A decisão vergastada consistiu, essencialmente, em ratificar a medida liminar outrora concedida, para, em seguida, julgar procedente a ação em comento, a fim de condenar os requeridos – solidariamente - no fornecimento do medicamento XARELTO 15 mg, em quantidade necessária ao tratamento do beneficiário, conforme prescrição médica.
Inconformado, o apelante alega, a princípio, que os entes públicos não seriam obrigados a fornecer medicamentos alheios à listagem do RENAME (Relação Nacional de Medicamentos Essenciais), enunciada pelo Ministério da Saúde, para viabilizar as estratégias de assistência farmacêutica do SUS.
Depois, diz que o apelado não logrou comprovar a ausência de tratamentos alternativos disponibilizados pelo SUS. Argumenta, mais, que o pedido autoral baseara-se, somente, em laudo médico particular.
Sustenta, no final, que ao apelado deve-se impor a obrigação de apresentar periodicamente relatório médico, a fim de demonstrar a necessidade de prosseguimento do tratamento com o medicamento prescrito, em observância ao Enunciado nº 02 da I Jornada de Direito à Saúde do CNJ.
Respondendo, o apelado afirma, primeiro, que detém legitimidade para ajuizar ações que visem assegurar direitos individuais indisponíveis, tal qual se dá na espécie.

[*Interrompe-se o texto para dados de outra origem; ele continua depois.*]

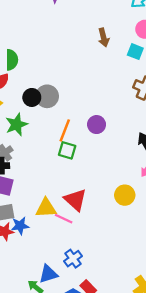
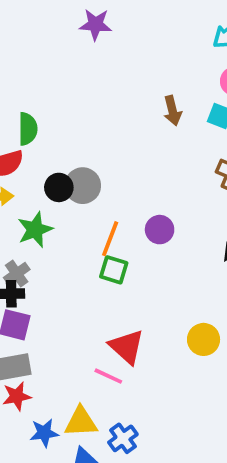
brown arrow: (104, 37) -> (172, 111), moved
yellow triangle: (46, 208) -> (81, 422), moved
blue star: (20, 226) -> (44, 433), moved

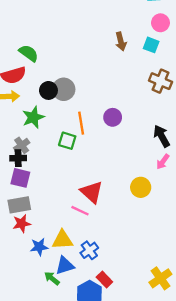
green semicircle: (28, 129) -> (29, 53), turned -54
orange line: (110, 239) -> (81, 123), turned -30
green square: (114, 270) -> (67, 141), moved

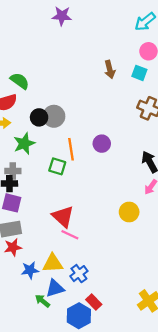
gray cross: (22, 145) -> (13, 171), turned 35
red triangle: (92, 192) -> (63, 217), moved

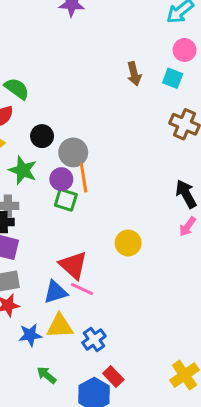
gray circle: (54, 116) -> (73, 152), moved
green star: (24, 144) -> (23, 170), turned -30
purple circle: (102, 144) -> (61, 179), moved
yellow circle: (129, 212) -> (128, 243), moved
blue triangle: (55, 288) -> (55, 292), moved

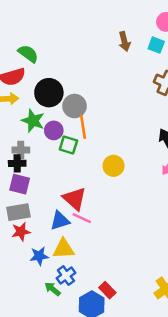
black circle: (42, 136) -> (49, 93), size x1.5
purple circle: (61, 179) -> (54, 130), moved
yellow circle: (128, 243) -> (114, 166), moved
blue cross: (94, 339) -> (66, 276), moved

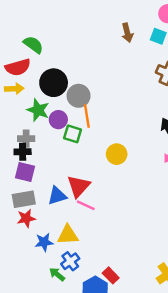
red triangle: (74, 199) -> (79, 186), turned 30
blue triangle: (60, 221) -> (57, 196), moved

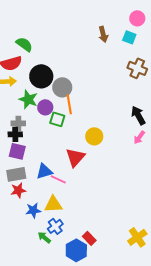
red triangle: (79, 186) -> (75, 157), moved
pink line: (86, 205) -> (58, 179), moved

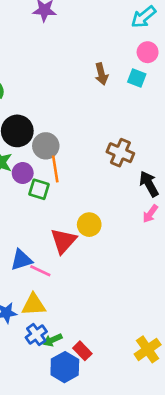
brown cross: (137, 68) -> (120, 153), moved
yellow circle: (94, 136) -> (89, 225), moved
green arrow: (44, 237) -> (53, 340), moved, turned -64

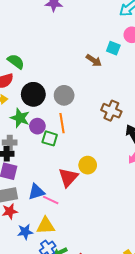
brown arrow: (101, 74) -> (94, 60), moved, turned -42
cyan square: (137, 78) -> (113, 48), moved
gray circle: (46, 146) -> (64, 95), moved

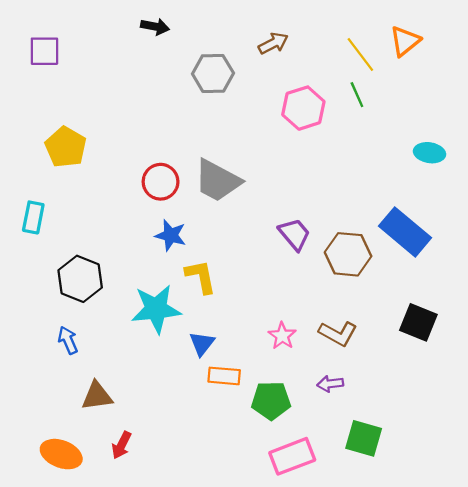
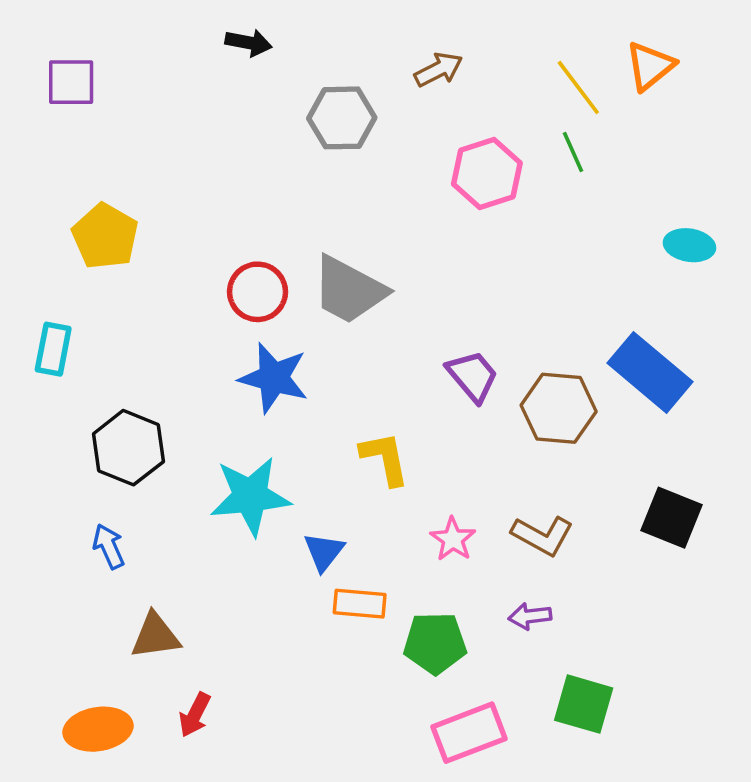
blue star: (171, 235) -> (274, 378), size x1.4
yellow L-shape: (201, 277) -> (385, 458), moved
orange ellipse: (61, 454) -> (98, 729), turned -30

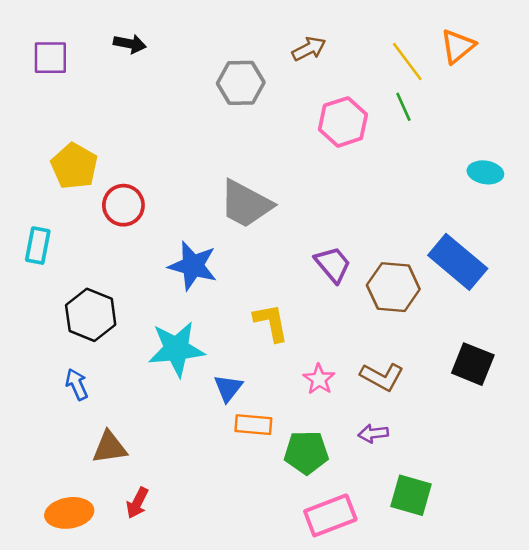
black arrow: (249, 43) -> (130, 44), moved
red circle: (258, 292) -> (123, 205), moved

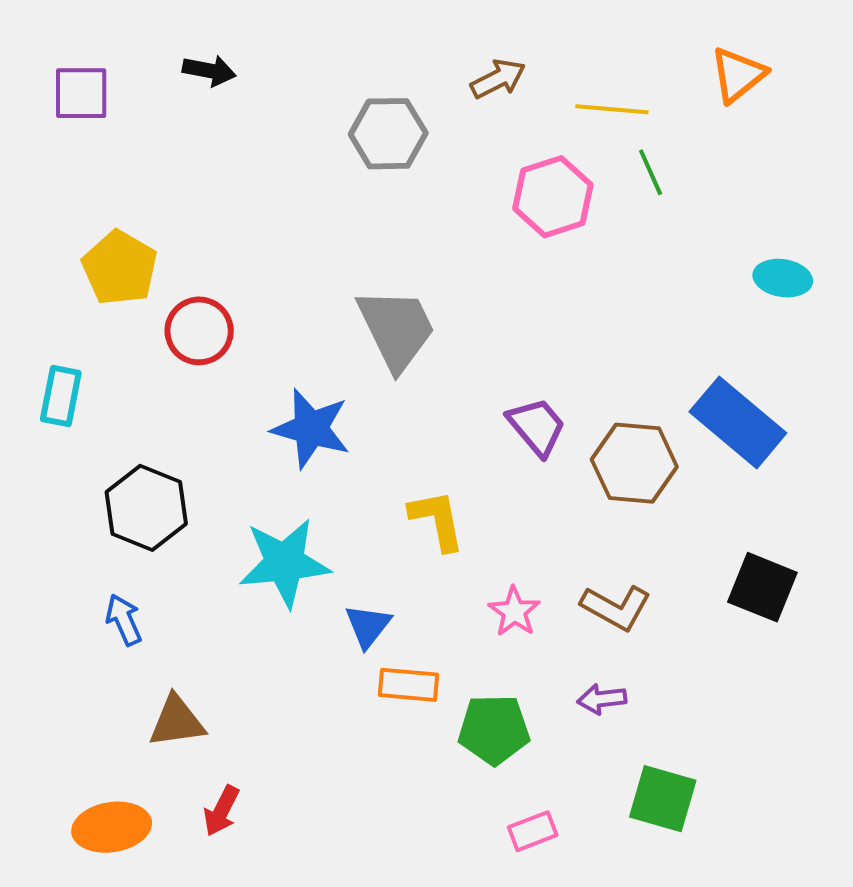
yellow line: (407, 61) -> (612, 109), moved, turned -48
gray trapezoid: (246, 204) -> (396, 329), turned -144
pink rectangle: (330, 515) -> (533, 831), size x0.6

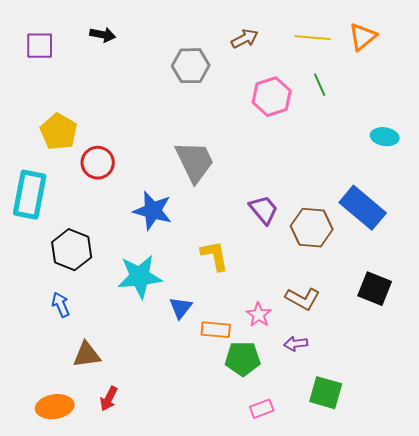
yellow line: (612, 109) -> (313, 38), moved
cyan rectangle: (61, 396) -> (30, 195), size x1.6
pink star: (514, 612) -> (259, 315), moved
orange rectangle: (409, 685) -> (216, 330), moved

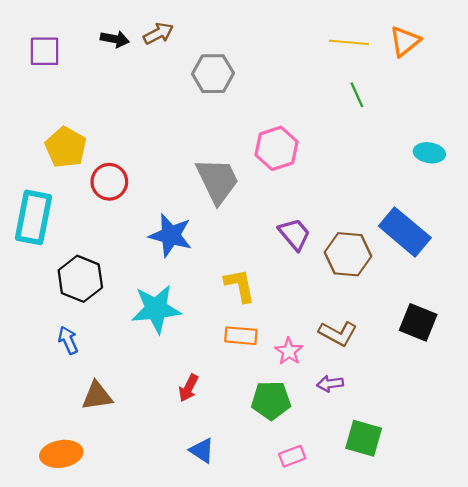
brown arrow: (245, 39) -> (158, 33), moved
pink hexagon: (272, 97) -> (277, 148), moved
blue triangle: (181, 308) -> (202, 451), moved, turned -35
orange rectangle: (216, 330) -> (241, 336), moved
red arrow: (109, 399) -> (188, 388), moved

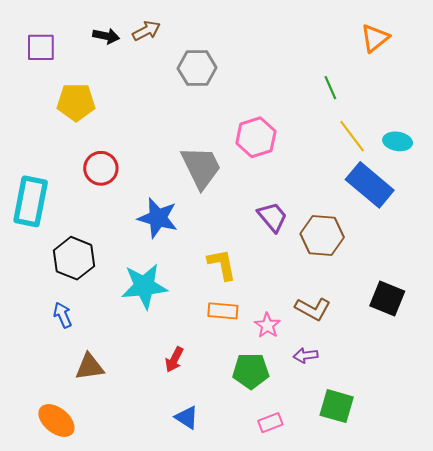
yellow line: (349, 42) -> (352, 136), moved, turned 48
yellow pentagon: (66, 147) -> (76, 102), moved, turned -30
blue rectangle: (405, 232) -> (370, 185), moved
orange ellipse: (61, 454) -> (56, 421), turned 48

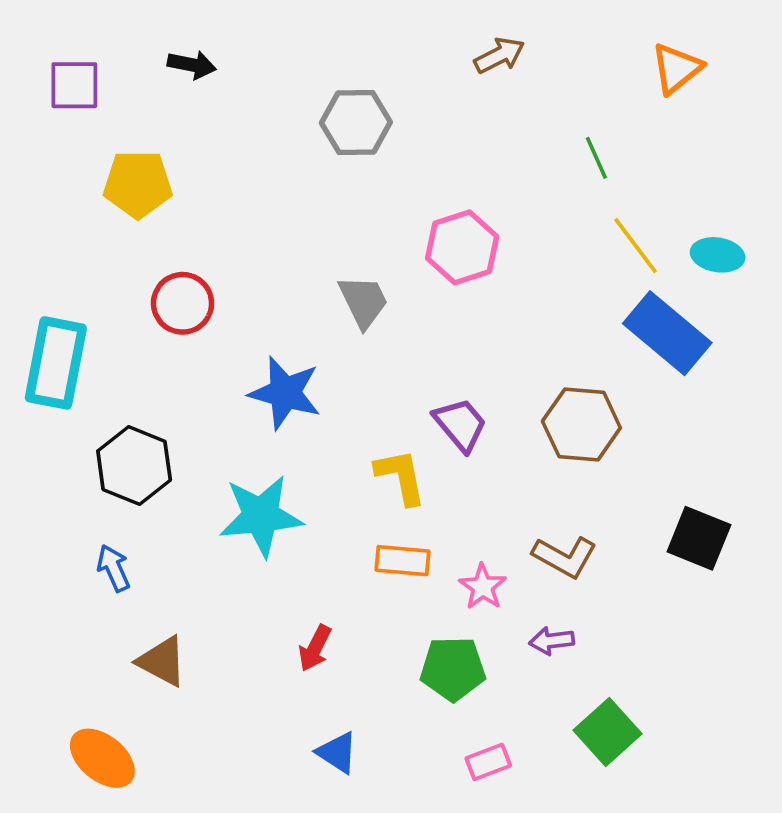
brown arrow: (146, 31) -> (499, 55), moved
gray trapezoid: (201, 167) -> (363, 301), size x0.7
purple trapezoid: (273, 217) -> (460, 424), moved
brown triangle: (90, 367) -> (162, 661), turned 36
green square: (337, 406) -> (608, 732), turned 32

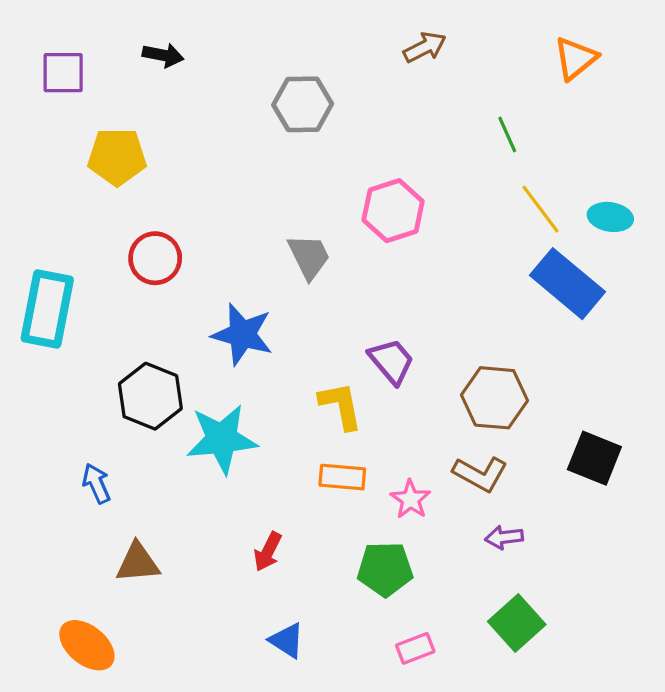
brown hexagon: (581, 424) -> (495, 398), moved
black hexagon: (134, 466) -> (150, 396), moved
purple arrow: (552, 641) -> (504, 537), moved
brown triangle: (162, 661) -> (138, 563), turned -33

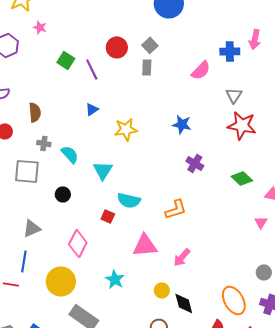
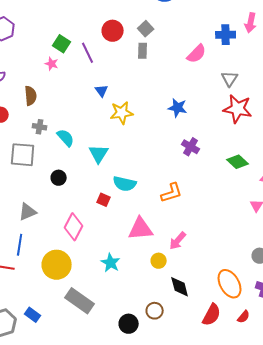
pink star: (40, 27) -> (52, 64), moved
blue triangle: (92, 109) -> (102, 91), moved, turned -32
yellow circle: (162, 290) -> (159, 261), moved

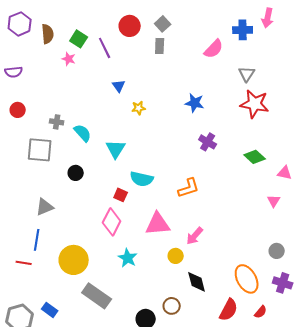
brown semicircle: (31, 96) -> (48, 34), moved
yellow star: (122, 113) -> (139, 108), size x0.6
pink diamond: (74, 227) -> (112, 222), moved

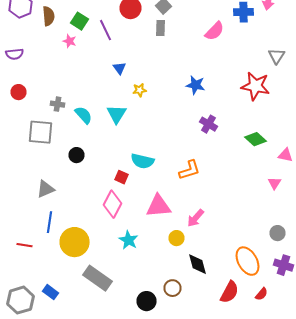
gray triangle: (247, 74) -> (276, 56), moved
cyan triangle: (116, 149) -> (116, 114), moved
blue line: (37, 240) -> (50, 222), moved

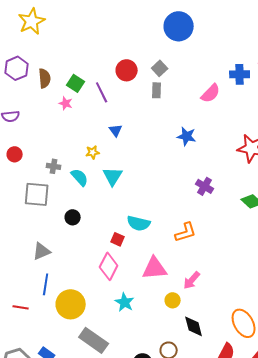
blue star: (196, 85) -> (187, 136), moved
yellow star: (140, 90) -> (93, 152), moved

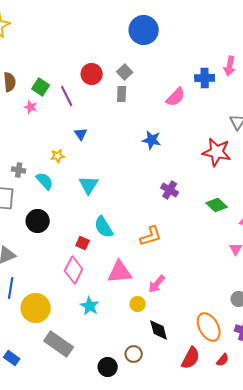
cyan triangle: (113, 176) -> (89, 185), moved
black circle: (73, 217) -> (38, 221), size x1.5
cyan semicircle: (139, 223) -> (104, 227), turned 45

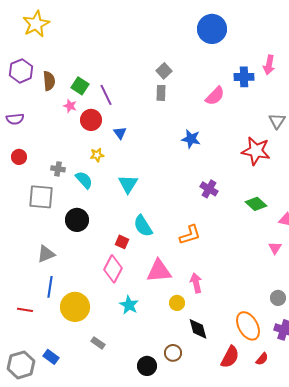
blue circle: (144, 30) -> (212, 29), moved
red circle: (92, 74) -> (91, 120), moved
pink arrow: (157, 284) -> (196, 283), turned 126
gray rectangle: (59, 344) -> (98, 343), size x0.5

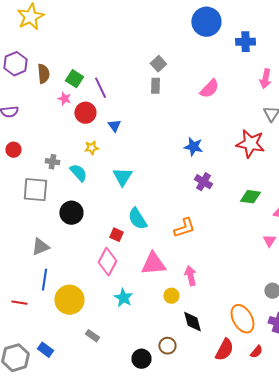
pink arrow: (269, 65) -> (265, 79), moved
blue cross: (244, 77) -> (245, 42), moved
blue star: (191, 139) -> (193, 147), moved
green diamond: (256, 204) -> (250, 197), turned -35

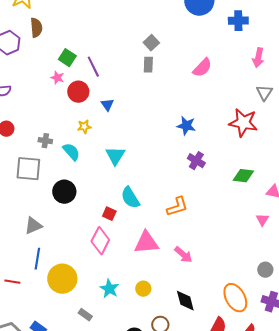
brown semicircle: (43, 74) -> (36, 28), moved
pink arrow: (190, 276) -> (183, 255), turned 144
yellow circle: (171, 296) -> (143, 289), moved
cyan star: (123, 298) -> (109, 289), moved

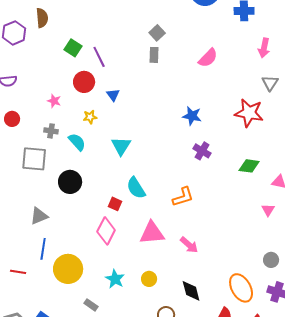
pink star: (57, 78) -> (54, 101), moved

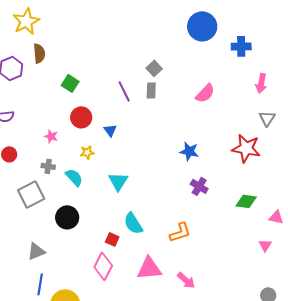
purple line: (99, 57) -> (124, 91), moved
gray square: (34, 159) -> (31, 194), turned -32

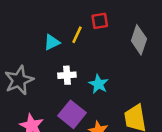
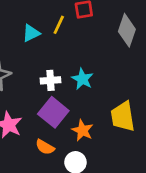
white cross: (67, 75) -> (50, 80), moved

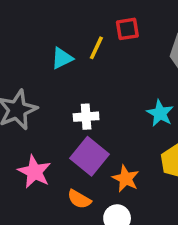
cyan star: (82, 79) -> (160, 113), moved

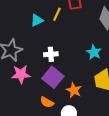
pink star: (34, 172) -> (21, 74), moved, turned -30

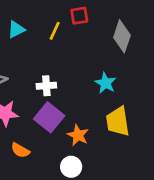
cyan triangle: (37, 20) -> (16, 29), moved
orange semicircle: (47, 102) -> (20, 150), moved

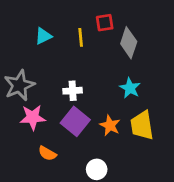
yellow line: (55, 31) -> (81, 37), turned -30
gray diamond: (122, 36) -> (129, 43), moved
orange star: (78, 135) -> (110, 125), moved

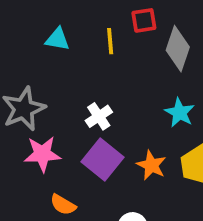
cyan triangle: (43, 36) -> (57, 39), turned 36
white cross: (73, 91) -> (99, 116), turned -30

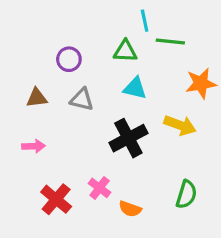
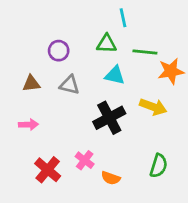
green line: (170, 42) -> (145, 52), moved

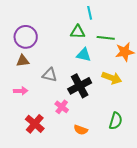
purple circle: (59, 51) -> (26, 37), moved, size x1.5
gray triangle: (70, 85) -> (50, 75), moved
pink cross: (85, 160) -> (62, 107), moved

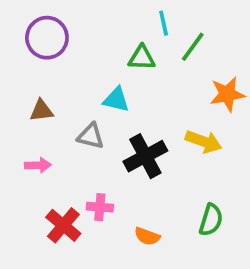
purple circle: (26, 37) -> (47, 38), moved
green line: (106, 38) -> (193, 47), moved, turned -60
cyan triangle: (84, 55) -> (116, 100), moved
pink cross: (62, 107) -> (100, 207), moved, turned -32

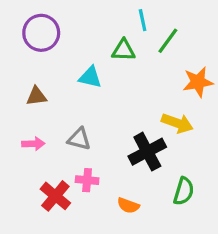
cyan triangle: (116, 100) -> (90, 77), moved
gray triangle: (91, 136) -> (79, 139), moved
black cross: (145, 156) -> (147, 152), moved

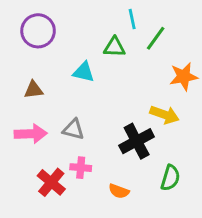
pink arrow: (33, 144) -> (31, 134), size x1.5

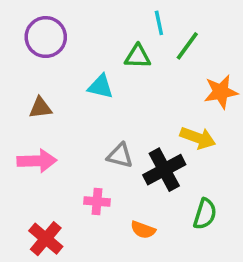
gray triangle: (73, 129) -> (120, 156), moved
red cross: (51, 182) -> (46, 239), moved

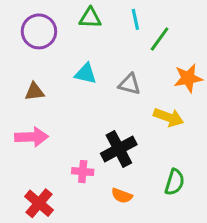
green triangle: (138, 56) -> (90, 18), moved
gray triangle: (120, 156) -> (129, 84), moved
black cross: (164, 170) -> (119, 149), moved

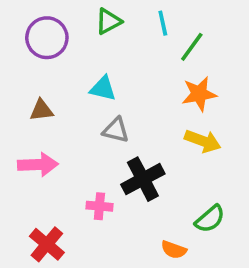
green triangle: (90, 18) -> (108, 21), turned -30
orange star: (188, 78) -> (199, 94), moved
gray triangle: (129, 84) -> (116, 130), moved
green semicircle: (175, 182) -> (210, 219), turned 32
orange semicircle: (122, 196) -> (174, 250), moved

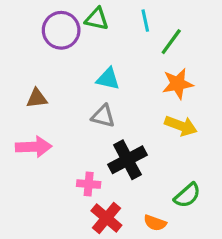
green triangle: (108, 21) -> (97, 19), turned 40
purple circle: (47, 38) -> (61, 30), moved
cyan triangle: (103, 88) -> (108, 79), moved
red cross: (47, 244) -> (106, 218), moved

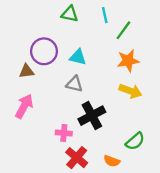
purple circle: (61, 30) -> (44, 51), moved
pink arrow: (34, 147) -> (24, 106), turned -60

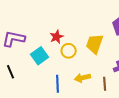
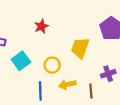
red star: (57, 37) -> (41, 26), moved
yellow circle: (69, 51) -> (52, 65), moved

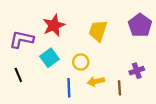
red star: (41, 26) -> (54, 25), moved, size x1.5
yellow trapezoid: (80, 48) -> (98, 31), moved

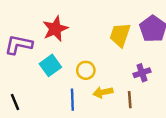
yellow trapezoid: (98, 31) -> (120, 35), moved
purple cross: (137, 71) -> (142, 73), moved
black line: (18, 75) -> (15, 102), moved

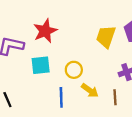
cyan square: (50, 65) -> (41, 65), turned 30
yellow arrow: (103, 92) -> (90, 90), turned -132

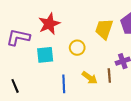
yellow circle: (74, 70) -> (77, 48), moved
brown line: (115, 97) -> (109, 76), moved

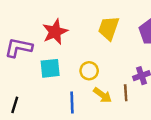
yellow trapezoid: (104, 29) -> (109, 28), moved
yellow circle: (77, 48) -> (89, 71), moved
black line: (15, 86) -> (15, 105), turned 40

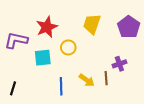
yellow circle: (89, 71) -> (68, 47), moved

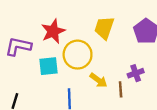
yellow circle: (68, 47) -> (78, 55), size x1.6
yellow arrow: (87, 80) -> (98, 80), moved

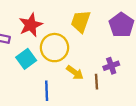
cyan square: (48, 66) -> (26, 59), turned -30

Ato seguinte, alega que a saúde é um direito fundamental e essencial à dignidade da pessoa humana, razão pela qual o ente estatal deve promover políticas públicas, a fim de viabilizar o seu pleno exercício.
Assevera, ainda, que o princípio da reserva do possível não pode prevalecer em relação ao direito fundamental e social à saúde. Garante, por fim, que o laudo médico que instrui os autos será periodicamente renovado e apresentado em juízo, caso necessário.
A procuradora de justiça oficiante no processo, por sua vez, opina pelo não provimento do apelo. É o quanto basta relatar, a fim de se passar ao voto.
VOTO
O SENHOR DESEMBARGADOR RAIMUNDO NONATO DA COSTA ALENCAR (votando): Senhores julgadores, como relatado, trata-se de APELAÇÃO CÍVEL e de REMESSA NECESSÁRIA, esta tencionando verificar a condição de eficácia da sentença, enquanto aquela busca reformá-la, para que seja julgada totalmente improcedente a pretensão veiculada na ação atrás mencionada.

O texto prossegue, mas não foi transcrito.